Details
-
Bug
-
Resolution: Fixed
-
Major
-
None
-
None
-
3
-
9223372036854775807
Description
When I try to mount lustre with GSS (SSK) enabled I receive checksum errors using a multi-rail client where I do not when using only a single interface. My guess is the NID is encoded in the checksum though I haven't dug into the cause yet. I also had lots of errors when using GSS on multi-rail servers although the errors were different.

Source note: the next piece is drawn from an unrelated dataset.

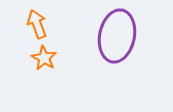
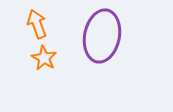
purple ellipse: moved 15 px left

[154311.786639] LustreError: 194908:0:(gss_sk_mech.c:388:sk_verify_hmac()) checksum mismatch [154311.798154] LustreError: 194908:0:(sec_gss.c:242:gss_verify_msg()) mic verify error: 00060000 [154311.810015] LustreError: 194908:0:(sec_gss.c:2125:gss_svc_verify_request()) failed to verify request: 60000
When I had the servers coming up with multirail they were even failing with GSS. So I had moved it to one interface and it came up fine. Then adding the client with multirail fails with the checksum error but with a single interface works fine.
I'm pretty sure the arp settings Whamcloud keeps recommending is wrong. I went through this with Amir a few months ago but arp_filter and rp_filter should be set to 1 for mutli-rail to function correctly. In every other case it was intermittent.
Is GSS and multirail actually being tested together? I was somewhat assuming when I filed this that they were only being tested independently. If I get a chance this week I'll try to dig into it more to get to the bottom of what's happening.